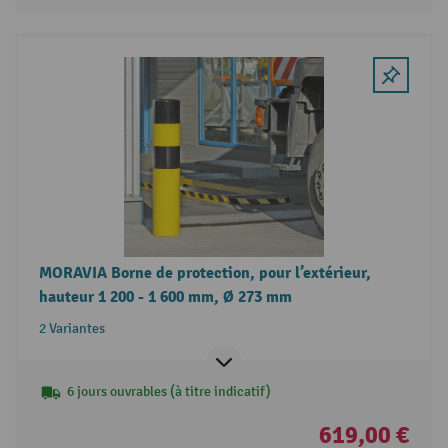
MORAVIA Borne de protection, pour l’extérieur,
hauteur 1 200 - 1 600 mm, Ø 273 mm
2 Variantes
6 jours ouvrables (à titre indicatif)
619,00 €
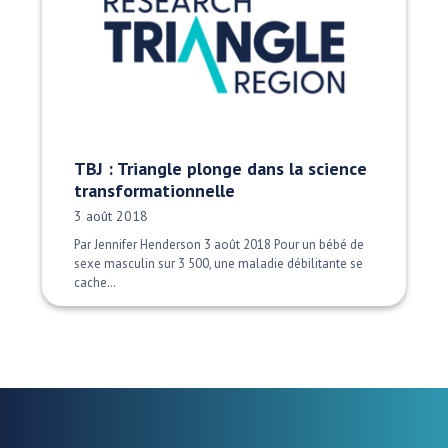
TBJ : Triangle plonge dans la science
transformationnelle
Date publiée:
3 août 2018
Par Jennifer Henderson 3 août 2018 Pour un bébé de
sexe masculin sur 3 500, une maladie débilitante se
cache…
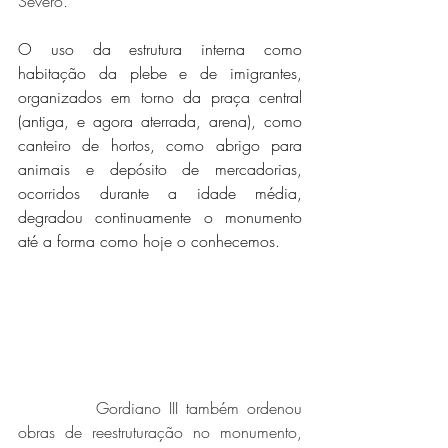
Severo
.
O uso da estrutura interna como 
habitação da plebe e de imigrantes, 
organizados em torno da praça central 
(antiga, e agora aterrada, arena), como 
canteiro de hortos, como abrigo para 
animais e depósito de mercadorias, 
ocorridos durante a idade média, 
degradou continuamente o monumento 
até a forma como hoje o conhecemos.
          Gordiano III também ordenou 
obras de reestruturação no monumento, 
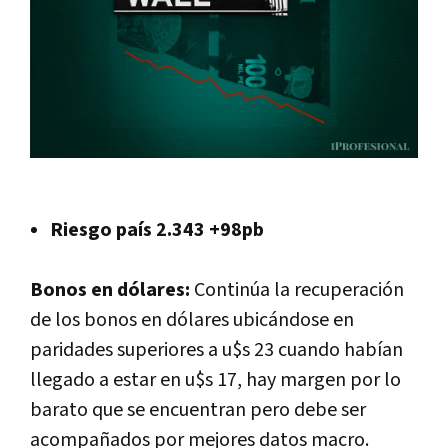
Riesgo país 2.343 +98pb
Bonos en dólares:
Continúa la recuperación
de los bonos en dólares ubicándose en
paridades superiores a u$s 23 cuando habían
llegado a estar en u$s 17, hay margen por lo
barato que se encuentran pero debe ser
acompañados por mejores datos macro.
★ ★ ★ ★ ★ ★ ★
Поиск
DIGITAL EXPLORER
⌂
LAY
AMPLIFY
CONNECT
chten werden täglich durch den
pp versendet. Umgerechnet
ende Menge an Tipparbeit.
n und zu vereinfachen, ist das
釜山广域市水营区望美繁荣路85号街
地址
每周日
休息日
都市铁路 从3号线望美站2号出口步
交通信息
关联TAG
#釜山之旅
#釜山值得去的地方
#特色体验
★ ★ ★ ★ ★ ★ ★
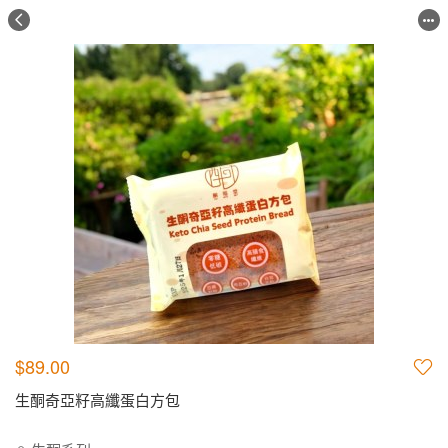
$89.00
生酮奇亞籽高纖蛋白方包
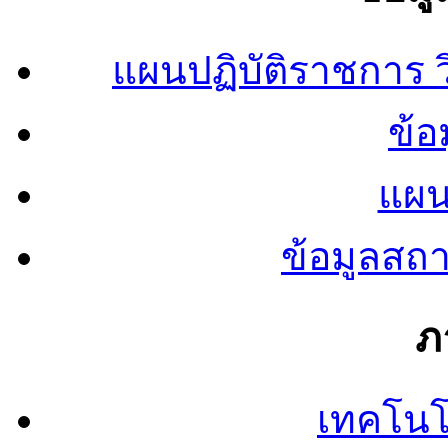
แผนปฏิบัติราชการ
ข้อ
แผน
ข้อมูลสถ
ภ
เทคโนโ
★ ★ ★ ★ ★ ★ ★
- _WHAT YOU NEED TO DO_: Go through the records, tally the lines holding the word "dólares", and give only the tally.

- _ANSWER FOR THIS EXERCISE_: 2